Tanzania occupies a total land of 364,898 square miles in East Africa, south of Kenya and Uganda, and east of Burundi, Rwanda and Congo—with an estimated population of 50 million people (slightly less than twice that of Texas). English and Kiswahili are both official languages; ethnic composition include native Africans, Asians, Europeans and Arabs. These groups have diverse religious believes including 35% Islam, 30% Christians, and about 35% indigenous and other religions.
Tanzania has three of Africa’s best-known lakes—Victoria, Tanganyika, and Nyasa. It is also the home of Mount Kilimanjaro (19,340 feet), a snow-caped, highest point on the continent. Tanzania’s Serengeti reserves is the continent’s most diverse and largest concentration of plains animals–a breathtaking spectacle that features more than one million wildebeest, 500,000 gazelles and 250,000 zebras on the move.

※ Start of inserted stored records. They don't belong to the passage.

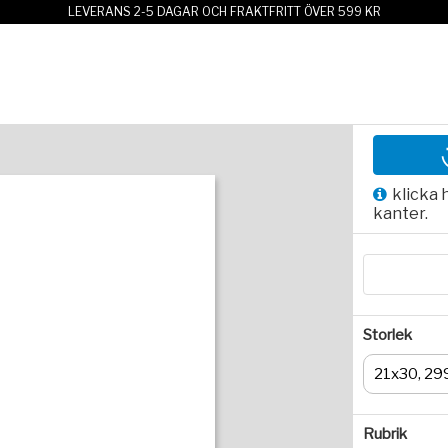
LEVERANS 2-5 DAGAR OCH FRAKTFRITT ÖVER 599 KR
klicka 
kanter.
Storlek
21x30, 29
Rubrik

The famous Olduvai Gorge, the cradle of mankind is in northern Tanzania; it is an internationally recognized for Louis and Mary Leakey’s famous discoveries of early humans. Research at Olduvai has produced an unparalleled wealth of archaeological data for the study of some key phases of early human evolution.
In recent years, Tanzania has enjoyed economic growth in upward of 7%. While agriculture has been the mainstay for many Tanzanians (80%), the government has launched an industrialization program, currently inviting investors from outside the country.